Materials and Methods

Datasets

To assess the relationship between expression of STAT3 target genes and survival in glioma, we analyzed four independent gene expression data sets for which information was available on both gene expression and patient survival. The use of these disparate data sources also allowed us to avoid artifacts arising from distinctions in institutional clinical assessment or differences in gene expression methodology on primary tumor samples. Specifically, we analyzed a cohort of 29 high grade gliomas with non-classical histology from several hospitals in Europe and North America (Nutt, 2003); a cohort of 74 grade III and IV gliomas from the University of California, Los Angeles (Freije, 2004); the BWH Glioma GeneChip Dataset (Chakravarti et al. manuscript in preparation), encompassing 29 gliomas, three quarters of which were glioblastoma multiforme; and, a cohort of 21 classic gliomas (Nutt, 2003).
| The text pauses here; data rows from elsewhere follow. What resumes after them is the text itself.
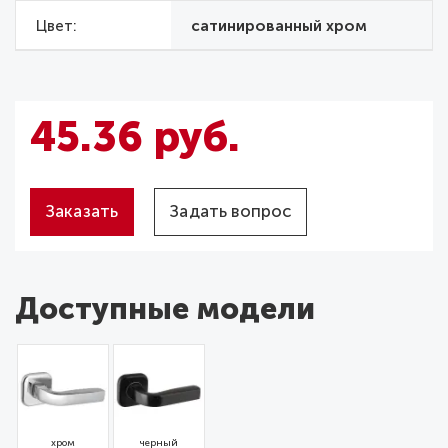
Цвет
сатинированный хром
45.36 руб.
Заказать
Задать вопрос
Доступные модели
хром
черный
Gene set enrichment analysis (GSEA)

To determine if STAT3 target genes were enriched in poor-outcome tumors, we performed gene set enrichment analysis (GSEA; Subramanian, 2005). Briefly, all genes for which expression data was available were ranked based upon differential expression between poor-outcome and good-outcome classes using the signal-to-noise metric. The distribution of STAT3 targets on this ranked list was then assessed using a Kolmogorov-Smirnov distribution test, which produces a normalized enrichment score (NES), a measure of the extent to which STAT3 targets are enriched in one class or the other. The normalized enrichment score for each analysis is shown in Figure 1. The statistical significance of this enrichment was evaluated by performing permutation testing using randomized class labels, thereby generating a nominal p value. To account for multiple hypothesis testing, the enrichment score was normalized, and a q value of the false discovery rate (FDR) was calculated (Reiner, 2003). A q value <0.25 is considered significant. Both the p value and the FDR q value are provided for each analysis.
Figure 1

Glioma patients with a short survival have tumors with enhanced expression of STAT3 target genes. Gene set enrichment analysis was performed comparing the short survival and long survival cohorts of each of three independent data sets (Subramanian, 2005). Normalized enrichment scores were calculated, and statistical significance was determined by calculating a nominal p value by permutation testing, and, to account for multiple hypothesis testing, an FDR q value was determined. *, FDR q value <0.25; #, FDR q value <0.25 and p value <0.05.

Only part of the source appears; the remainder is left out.